Dataset entries:
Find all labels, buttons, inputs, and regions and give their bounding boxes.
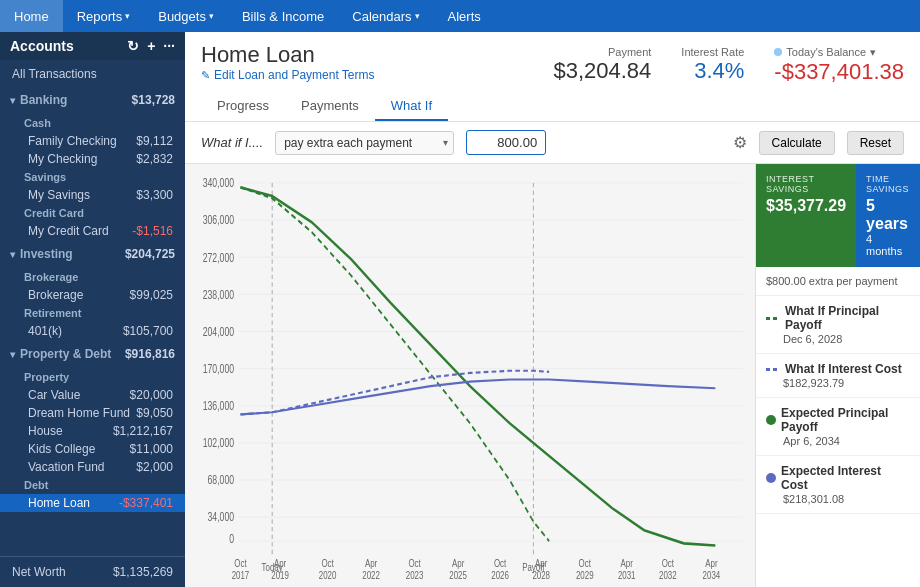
chevron-down-icon: ▾ xyxy=(209,11,214,21)
sidebar-item-dream-home[interactable]: Dream Home Fund $9,050 xyxy=(0,404,185,422)
svg-text:Apr: Apr xyxy=(621,557,634,570)
svg-text:2034: 2034 xyxy=(703,569,721,582)
whatif-amount-input[interactable] xyxy=(466,130,546,155)
chevron-down-icon: ▾ xyxy=(10,95,15,106)
sidebar-item-kids-college[interactable]: Kids College $11,000 xyxy=(0,440,185,458)
page-header: Home Loan ✎ Edit Loan and Payment Terms … xyxy=(185,32,920,122)
sidebar-item-family-checking[interactable]: Family Checking $9,112 xyxy=(0,132,185,150)
sidebar-item-vacation-fund[interactable]: Vacation Fund $2,000 xyxy=(0,458,185,476)
whatif-bar: What if I.... pay extra each payment pay… xyxy=(185,122,920,164)
nav-calendars[interactable]: Calendars ▾ xyxy=(338,0,433,32)
nav-bills-income[interactable]: Bills & Income xyxy=(228,0,338,32)
svg-text:238,000: 238,000 xyxy=(203,288,235,301)
top-navigation: Home Reports ▾ Budgets ▾ Bills & Income … xyxy=(0,0,920,32)
legend-expected-interest: Expected Interest Cost $218,301.08 xyxy=(756,456,920,514)
sidebar-header-icons: ↻ + ··· xyxy=(127,38,175,54)
sidebar-group-property-debt[interactable]: ▾ Property & Debt $916,816 xyxy=(0,342,185,366)
sidebar-item-car-value[interactable]: Car Value $20,000 xyxy=(0,386,185,404)
whatif-select-wrap: pay extra each payment pay extra one-tim… xyxy=(275,131,454,155)
balance-label: Today's Balance xyxy=(786,46,866,58)
more-icon[interactable]: ··· xyxy=(163,38,175,54)
interest-rate-stat: Interest Rate 3.4% xyxy=(681,46,744,84)
balance-stat: Today's Balance ▾ -$337,401.38 xyxy=(774,46,904,85)
sidebar-header: Accounts ↻ + ··· xyxy=(0,32,185,60)
svg-text:Apr: Apr xyxy=(705,557,718,570)
tab-bar: Progress Payments What If xyxy=(201,92,904,121)
edit-icon: ✎ xyxy=(201,69,210,82)
nav-alerts[interactable]: Alerts xyxy=(434,0,495,32)
tab-payments[interactable]: Payments xyxy=(285,92,375,121)
payment-stat: Payment $3,204.84 xyxy=(553,46,651,84)
refresh-icon[interactable]: ↻ xyxy=(127,38,139,54)
main-content: Home Loan ✎ Edit Loan and Payment Terms … xyxy=(185,32,920,587)
svg-text:2025: 2025 xyxy=(449,569,467,582)
chevron-down-icon: ▾ xyxy=(415,11,420,21)
svg-text:2017: 2017 xyxy=(232,569,250,582)
sidebar-sub-property: Property xyxy=(0,368,185,386)
page-title: Home Loan xyxy=(201,42,375,68)
dashed-green-icon xyxy=(766,317,780,320)
sidebar-all-transactions[interactable]: All Transactions xyxy=(0,60,185,88)
sidebar-item-brokerage[interactable]: Brokerage $99,025 xyxy=(0,286,185,304)
svg-text:Apr: Apr xyxy=(535,557,548,570)
sidebar-sub-retirement: Retirement xyxy=(0,304,185,322)
net-worth-label: Net Worth xyxy=(12,565,66,579)
sidebar: Accounts ↻ + ··· All Transactions ▾ Bank… xyxy=(0,32,185,587)
sidebar-sub-brokerage: Brokerage xyxy=(0,268,185,286)
svg-text:340,000: 340,000 xyxy=(203,177,235,190)
calculate-button[interactable]: Calculate xyxy=(759,131,835,155)
svg-text:Oct: Oct xyxy=(408,557,421,570)
extra-payment-note: $800.00 extra per payment xyxy=(756,267,920,296)
page-title-section: Home Loan ✎ Edit Loan and Payment Terms xyxy=(201,42,375,88)
sidebar-item-401k[interactable]: 401(k) $105,700 xyxy=(0,322,185,340)
tab-whatif[interactable]: What If xyxy=(375,92,448,121)
sidebar-item-my-credit-card[interactable]: My Credit Card -$1,516 xyxy=(0,222,185,240)
svg-text:204,000: 204,000 xyxy=(203,326,235,339)
svg-text:2026: 2026 xyxy=(491,569,509,582)
svg-text:Oct: Oct xyxy=(662,557,675,570)
nav-reports[interactable]: Reports ▾ xyxy=(63,0,145,32)
savings-row: INTEREST SAVINGS $35,377.29 TIME SAVINGS… xyxy=(756,164,920,267)
solid-blue-dot xyxy=(766,473,776,483)
chart-right-panel: INTEREST SAVINGS $35,377.29 TIME SAVINGS… xyxy=(755,164,920,587)
solid-green-dot xyxy=(766,415,776,425)
chart-svg: 340,000 306,000 272,000 238,000 204,000 … xyxy=(193,172,747,587)
payment-value: $3,204.84 xyxy=(553,58,651,84)
svg-text:Oct: Oct xyxy=(579,557,592,570)
nav-budgets[interactable]: Budgets ▾ xyxy=(144,0,228,32)
sidebar-item-house[interactable]: House $1,212,167 xyxy=(0,422,185,440)
sidebar-group-investing[interactable]: ▾ Investing $204,725 xyxy=(0,242,185,266)
chevron-down-icon[interactable]: ▾ xyxy=(870,46,876,59)
svg-text:102,000: 102,000 xyxy=(203,437,235,450)
edit-loan-link[interactable]: ✎ Edit Loan and Payment Terms xyxy=(201,68,375,82)
sidebar-sub-debt: Debt xyxy=(0,476,185,494)
tab-progress[interactable]: Progress xyxy=(201,92,285,121)
interest-rate-label: Interest Rate xyxy=(681,46,744,58)
whatif-select[interactable]: pay extra each payment pay extra one-tim… xyxy=(275,131,454,155)
svg-text:272,000: 272,000 xyxy=(203,251,235,264)
time-savings-cell: TIME SAVINGS 5 years 4 months xyxy=(856,164,920,267)
reset-button[interactable]: Reset xyxy=(847,131,904,155)
sidebar-item-my-savings[interactable]: My Savings $3,300 xyxy=(0,186,185,204)
svg-text:2031: 2031 xyxy=(618,569,636,582)
sidebar-sub-savings: Savings xyxy=(0,168,185,186)
legend-expected-principal: Expected Principal Payoff Apr 6, 2034 xyxy=(756,398,920,456)
interest-savings-cell: INTEREST SAVINGS $35,377.29 xyxy=(756,164,856,267)
page-stats: Payment $3,204.84 Interest Rate 3.4% Tod… xyxy=(553,46,904,85)
interest-rate-value: 3.4% xyxy=(681,58,744,84)
legend-whatif-principal: What If Principal Payoff Dec 6, 2028 xyxy=(756,296,920,354)
sidebar-group-banking[interactable]: ▾ Banking $13,728 xyxy=(0,88,185,112)
svg-text:306,000: 306,000 xyxy=(203,214,235,227)
add-icon[interactable]: + xyxy=(147,38,155,54)
svg-text:Oct: Oct xyxy=(321,557,334,570)
sidebar-item-home-loan[interactable]: Home Loan -$337,401 xyxy=(0,494,185,512)
sidebar-item-my-checking[interactable]: My Checking $2,832 xyxy=(0,150,185,168)
sidebar-sub-cash: Cash xyxy=(0,114,185,132)
svg-text:2032: 2032 xyxy=(659,569,677,582)
whatif-label: What if I.... xyxy=(201,135,263,150)
gear-button[interactable]: ⚙ xyxy=(733,133,747,152)
svg-text:2029: 2029 xyxy=(576,569,594,582)
chevron-down-icon: ▾ xyxy=(10,349,15,360)
nav-home[interactable]: Home xyxy=(0,0,63,32)
svg-text:136,000: 136,000 xyxy=(203,400,235,413)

--- Work to be completed ---
Filter the records above and copy every line that contains the word "Balance".

--- Answer box ---
balance-label: Today's Balance xyxy=(786,46,866,58)
balance-stat: Today's Balance ▾ -$337,401.38 xyxy=(774,46,904,85)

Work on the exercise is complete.